Met musicians show Gelb $31m savings
mainMusicians of the Metropolitan Opera have submitted an 84-page document, outlining what they say are the multiple shortcomings of Peter Gelb’s management.
They maintain that the Met can restore its fortunes and maintain present wage levels by a number of judicious measures. The largest involve a reduction in the number of new productions and efficiencies in scheduling, rehearsals and overtime payments.
We have not yet studied the full document. Here is the union’s summary:
New York, NY–Friday, July 25, 2014–Local 802, American Federation of Musicians, and the Metropolitan Opera Orchestra musicians today have commenced negotiations with Met Opera management including General Manager Peter Gelb. The union and the musicians released the attached report detailing the failed management and flawed artistic vision of Gelb during his 8-year tenure at the helm of the Met. The report analyzes the dismal reception of Gelb’s expensive new productions by opera critics and patrons and also recommends specific strategies the Met could employ to save $20 Million annually by curtailing Gelb’s lavish spending and realizing scheduling efficiencies.
Gelb has stated in the press that the Met is facing financial ruin and possible bankruptcy, while refusing to provide the musicians, the media or the public any evidence of such a crisis. He has announced that he must impose draconian cuts of over $30 Million, yet has refused to substantiate/document the reasons. No one yet knows why Gelb is asking for over $30 Million in cuts when his reported deficit is only $2.8 Million in the context of a $327 million annual budget.

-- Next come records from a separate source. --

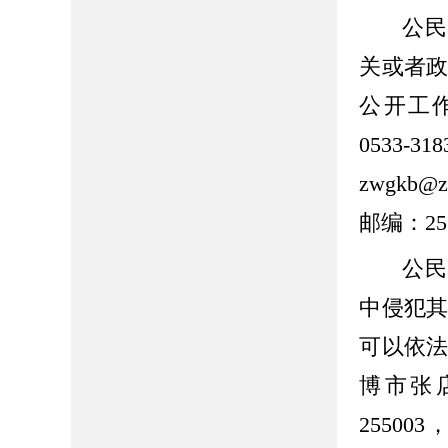
公民
关或者
公开工
0533-318
zwgkb@zb
邮编：
25
公民
中侵犯
可以依法
博市张
255003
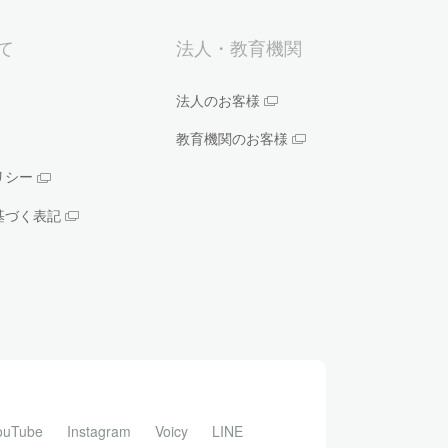
いて
法人・教育機関
法人のお客様
教育機関のお客様
リシー
基づく表記
ouTube
Instagram
Voicy
LINE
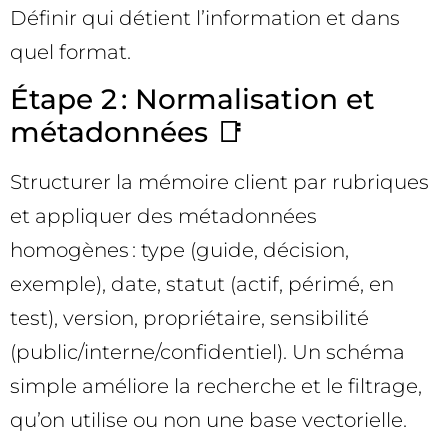
Définir qui détient l’information et dans
quel format.
Étape 2 : Normalisation et
métadonnées 📑
Structurer la mémoire client par rubriques
et appliquer des métadonnées
homogènes : type (guide, décision,
exemple), date, statut (actif, périmé, en
test), version, propriétaire, sensibilité
(public/interne/confidentiel). Un schéma
simple améliore la recherche et le filtrage,
qu’on utilise ou non une base vectorielle.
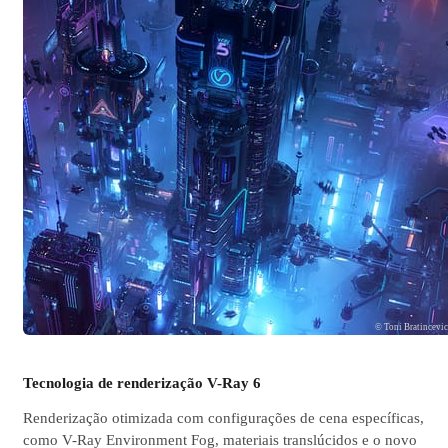
© Toni Bratincevi
Tecnologia de renderização V-Ray 6
Renderização otimizada com configurações de cena específicas,
como V-Ray Environment Fog, materiais translúcidos e o novo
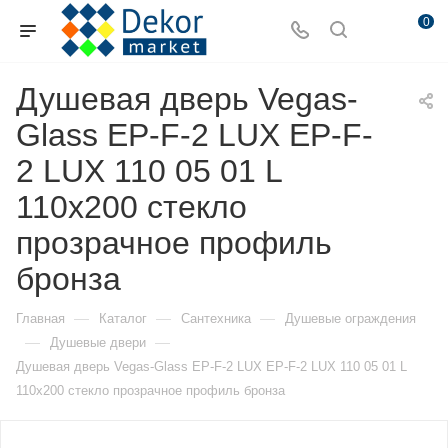
0
Душевая дверь Vegas-
Glass EP-F-2 LUX EP-F-
2 LUX 110 05 01 L
110х200 стекло
прозрачное профиль
бронза
—
—
—
Главная
Каталог
Сантехника
Душевые ограждения
—
—
Душевые двери
Душевая дверь Vegas-Glass EP-F-2 LUX EP-F-2 LUX 110 05 01 L
110х200 стекло прозрачное профиль бронза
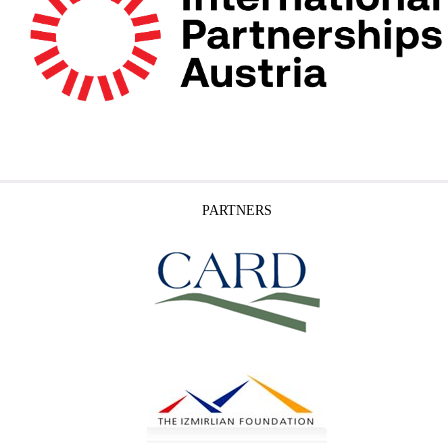
PARTNERS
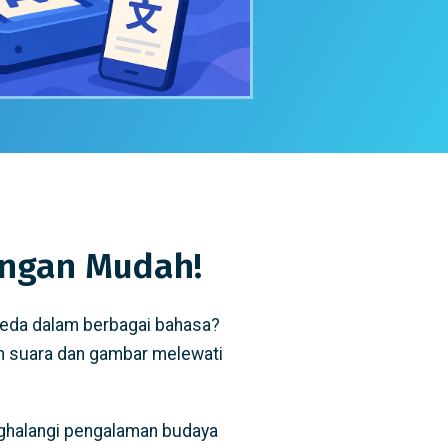
engan Mudah!
beda dalam berbagai bahasa?
n suara dan gambar melewati
nghalangi pengalaman budaya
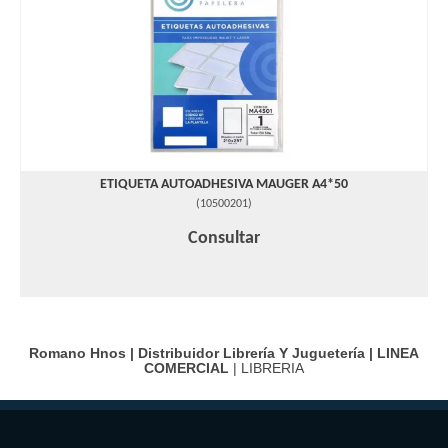
ETIQUETA AUTOADHESIVA MAUGER A4*50
(
10500201
)
Consultar
Romano Hnos | Distribuidor Librería Y Juguetería |
LINEA
COMERCIAL
| LIBRERIA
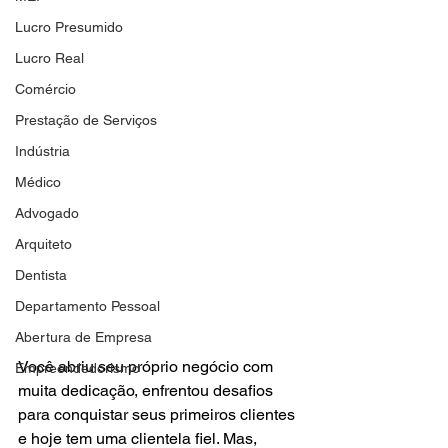
Lucro Presumido
Lucro Real
Comércio
Prestação de Serviços
Indústria
Médico
Advogado
Arquiteto
Dentista
Departamento Pessoal
Abertura de Empresa
Você abriu seu próprio negócio com 
Empreendedorismo
muita dedicação, enfrentou desafios 
para conquistar seus primeiros clientes 
e hoje tem uma clientela fiel. Mas,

What is known, however, is that under Gelb the Met’s labor costs have remained flat, while the Met Opera budget has increased by nearly 50% ($105 Million). This is in large part due to Gelb’s overspending on critically panned, unpopular productions, as well as poor scheduling, inferior marketing and extensive management waste. The musicians are in favor or new and artistically daring productions but want to see them managed expertly, whereby the Met is able to achieve artistic success while living within their budget.
Bravo!!
Provided all the numbers are correct, this is an excellent analysis of the statistics, (I wish the Greek Ministry of Finances would do such a clear and clean presentation- pause for a sigh… and continue), plus the suggestions for solution are very reasonable.
As a huge supporter of the Met-Orchestra, I wish them good luck ,strength and all the best.
Posted this on the other thread earlier…
The proposed savings are summarized on page 84.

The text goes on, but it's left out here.